Determinates of Need-based Financial Aid

Published: 
July, 2019

This study is about the amount of need-based financial aid awarded to college students compared to their financial need.  It involves a group of students who entered public higher education in Washington State in the first year after their high school graduation.  They all received need-based financial aid in the first year of attending college.  The students were followed for six years.  They differed in the amounts of financial aid they received relative to their financial need.  This study is an attempt to identify the key determinates as to why some students received more aid than others.  Study highlights include:

  • For students who begin postsecondary education at a public 4-year institution, the primary factors associated with the total level of need-based financial aid relative to need are: 
    • Academic ability as measured by their high school GPA (students with higher GPAs received more aid in relation to their need).

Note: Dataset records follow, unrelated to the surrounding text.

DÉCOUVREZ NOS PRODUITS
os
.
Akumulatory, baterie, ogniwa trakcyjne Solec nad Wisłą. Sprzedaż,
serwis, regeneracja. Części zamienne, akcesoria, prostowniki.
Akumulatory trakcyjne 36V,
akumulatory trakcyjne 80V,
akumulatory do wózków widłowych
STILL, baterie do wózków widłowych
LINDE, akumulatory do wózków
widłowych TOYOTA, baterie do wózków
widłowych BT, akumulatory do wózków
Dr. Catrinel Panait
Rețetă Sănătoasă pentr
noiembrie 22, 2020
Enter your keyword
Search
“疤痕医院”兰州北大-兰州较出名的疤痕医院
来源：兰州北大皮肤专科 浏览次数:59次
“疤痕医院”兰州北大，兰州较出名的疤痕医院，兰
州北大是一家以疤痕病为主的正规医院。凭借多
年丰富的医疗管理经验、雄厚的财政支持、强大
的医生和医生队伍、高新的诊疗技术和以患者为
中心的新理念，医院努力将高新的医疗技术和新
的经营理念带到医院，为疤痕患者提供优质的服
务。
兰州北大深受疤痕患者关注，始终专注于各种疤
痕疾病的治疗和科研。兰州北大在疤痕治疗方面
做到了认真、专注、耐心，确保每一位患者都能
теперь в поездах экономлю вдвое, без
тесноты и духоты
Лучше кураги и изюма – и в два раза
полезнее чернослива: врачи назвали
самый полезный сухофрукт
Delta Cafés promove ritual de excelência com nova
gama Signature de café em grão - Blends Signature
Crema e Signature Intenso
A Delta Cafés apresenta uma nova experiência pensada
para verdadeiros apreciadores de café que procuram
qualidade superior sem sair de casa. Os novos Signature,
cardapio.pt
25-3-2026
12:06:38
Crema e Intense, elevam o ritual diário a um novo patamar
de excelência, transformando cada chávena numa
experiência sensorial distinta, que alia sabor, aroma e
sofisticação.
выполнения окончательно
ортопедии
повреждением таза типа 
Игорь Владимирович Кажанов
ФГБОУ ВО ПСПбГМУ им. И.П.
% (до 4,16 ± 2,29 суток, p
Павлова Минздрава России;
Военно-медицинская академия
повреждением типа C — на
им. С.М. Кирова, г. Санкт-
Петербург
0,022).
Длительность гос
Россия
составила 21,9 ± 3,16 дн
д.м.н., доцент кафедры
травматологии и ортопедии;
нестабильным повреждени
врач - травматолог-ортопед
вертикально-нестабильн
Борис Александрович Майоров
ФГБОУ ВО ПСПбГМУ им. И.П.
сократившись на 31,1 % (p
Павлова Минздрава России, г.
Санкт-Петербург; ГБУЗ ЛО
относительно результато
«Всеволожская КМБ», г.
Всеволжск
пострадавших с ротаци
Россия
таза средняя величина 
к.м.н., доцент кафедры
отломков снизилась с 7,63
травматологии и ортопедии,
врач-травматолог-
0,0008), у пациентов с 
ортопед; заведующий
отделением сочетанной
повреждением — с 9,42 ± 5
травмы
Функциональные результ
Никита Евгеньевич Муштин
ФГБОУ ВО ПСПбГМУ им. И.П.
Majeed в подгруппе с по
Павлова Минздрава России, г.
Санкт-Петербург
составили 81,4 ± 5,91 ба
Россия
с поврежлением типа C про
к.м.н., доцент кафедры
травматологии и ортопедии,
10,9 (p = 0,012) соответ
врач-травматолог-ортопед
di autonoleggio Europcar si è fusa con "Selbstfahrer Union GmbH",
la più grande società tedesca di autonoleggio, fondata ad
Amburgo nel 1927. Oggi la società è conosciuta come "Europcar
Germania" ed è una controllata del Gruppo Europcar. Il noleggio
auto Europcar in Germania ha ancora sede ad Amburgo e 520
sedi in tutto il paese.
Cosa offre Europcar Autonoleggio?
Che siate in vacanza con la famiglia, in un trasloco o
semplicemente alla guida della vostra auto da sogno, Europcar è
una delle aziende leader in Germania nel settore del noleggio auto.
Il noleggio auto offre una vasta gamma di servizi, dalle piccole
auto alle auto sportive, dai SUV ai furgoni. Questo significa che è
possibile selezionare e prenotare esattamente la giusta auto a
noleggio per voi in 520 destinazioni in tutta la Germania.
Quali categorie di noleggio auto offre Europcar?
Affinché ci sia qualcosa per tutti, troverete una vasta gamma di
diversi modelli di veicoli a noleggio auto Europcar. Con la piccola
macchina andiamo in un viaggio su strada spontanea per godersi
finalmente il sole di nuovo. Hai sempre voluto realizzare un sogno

    • Whether or not they attended full-time (full-time students received more aid in relation to their need).
    • Family income (students who had higher expected family contributions had less of their financial need met by aid and, conversely, students from poorer families received more aid relative to their need).

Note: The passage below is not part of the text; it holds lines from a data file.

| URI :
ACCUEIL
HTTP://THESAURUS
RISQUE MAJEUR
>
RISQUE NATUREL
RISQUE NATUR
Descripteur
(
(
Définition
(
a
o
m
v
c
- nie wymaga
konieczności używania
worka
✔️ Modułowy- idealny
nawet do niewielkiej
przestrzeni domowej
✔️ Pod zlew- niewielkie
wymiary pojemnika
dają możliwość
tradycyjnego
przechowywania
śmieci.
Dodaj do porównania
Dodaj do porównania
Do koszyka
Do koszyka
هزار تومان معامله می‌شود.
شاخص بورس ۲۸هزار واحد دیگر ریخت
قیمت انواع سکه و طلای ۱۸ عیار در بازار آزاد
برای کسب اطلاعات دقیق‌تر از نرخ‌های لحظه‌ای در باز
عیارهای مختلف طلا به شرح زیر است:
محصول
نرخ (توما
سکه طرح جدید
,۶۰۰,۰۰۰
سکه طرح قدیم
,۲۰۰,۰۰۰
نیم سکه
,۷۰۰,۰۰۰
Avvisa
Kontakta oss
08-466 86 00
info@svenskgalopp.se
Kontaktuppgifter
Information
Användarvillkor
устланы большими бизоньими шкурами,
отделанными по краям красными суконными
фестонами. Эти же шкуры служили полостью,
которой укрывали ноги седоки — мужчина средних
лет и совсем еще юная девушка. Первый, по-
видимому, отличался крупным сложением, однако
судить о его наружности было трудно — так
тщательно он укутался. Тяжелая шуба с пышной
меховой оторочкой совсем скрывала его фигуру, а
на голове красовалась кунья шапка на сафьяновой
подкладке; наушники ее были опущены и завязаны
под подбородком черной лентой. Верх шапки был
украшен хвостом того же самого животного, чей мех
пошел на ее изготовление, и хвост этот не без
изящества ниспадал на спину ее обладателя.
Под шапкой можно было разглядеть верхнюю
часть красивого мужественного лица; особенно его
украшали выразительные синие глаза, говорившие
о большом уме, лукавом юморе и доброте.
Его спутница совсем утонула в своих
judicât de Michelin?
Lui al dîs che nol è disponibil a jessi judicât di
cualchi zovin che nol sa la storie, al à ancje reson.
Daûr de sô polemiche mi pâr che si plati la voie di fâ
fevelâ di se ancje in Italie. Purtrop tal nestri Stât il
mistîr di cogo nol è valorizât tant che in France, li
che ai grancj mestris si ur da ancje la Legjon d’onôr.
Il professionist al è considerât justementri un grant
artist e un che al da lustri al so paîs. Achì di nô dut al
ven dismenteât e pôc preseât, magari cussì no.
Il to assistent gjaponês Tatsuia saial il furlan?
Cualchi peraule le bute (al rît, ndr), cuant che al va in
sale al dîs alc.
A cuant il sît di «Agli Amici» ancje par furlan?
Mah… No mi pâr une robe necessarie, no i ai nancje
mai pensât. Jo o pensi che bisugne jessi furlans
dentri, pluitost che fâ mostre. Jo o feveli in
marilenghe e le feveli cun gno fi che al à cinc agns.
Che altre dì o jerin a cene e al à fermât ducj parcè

    • The relative poverty of the high school from which the student graduated (students from high schools with higher shares of students eligible for free or reduced-price lunches received more aid relative to their need).
    • Independence (students who became independent from their parents for financial aid purposes received less aid relative to need).
    • Institutional financial aid (students attending institutions that on average provided higher levels of grant aid per all undergraduate students received more aid relative to their need).
    • Race/ethnicity (for men being African-American meant more aid compared to need; for women being Hispanic or African-American meant more aid compared to need).
  • For students who begin postsecondary education at a public community or technical college (CTC), the important factors associated with relatively higher amounts of total need-based financial aid included: 
    • Attending full-time (full-time students received more aid compared to need; part-time students received lesser amounts of aid compared to need).
    • Transferring to a 4-year institution (on average students attending a 4-year institution received more aid than students attending a CTC; this holds even for students who start at a CTC and then transfer to a 4-year institution).
    • Academic ability as measured by their high school GPA (as with 4-year students, a higher GPA means more aid relative to need).
    • Independence (women who were at some point became independent of their parents for financial aid purposes received less financial aid relative to need).
    • Free or reduced price lunch (FRPL) eligible (students that were eligible sometime during high school for free or reduced-price lunches received more aid relative to need).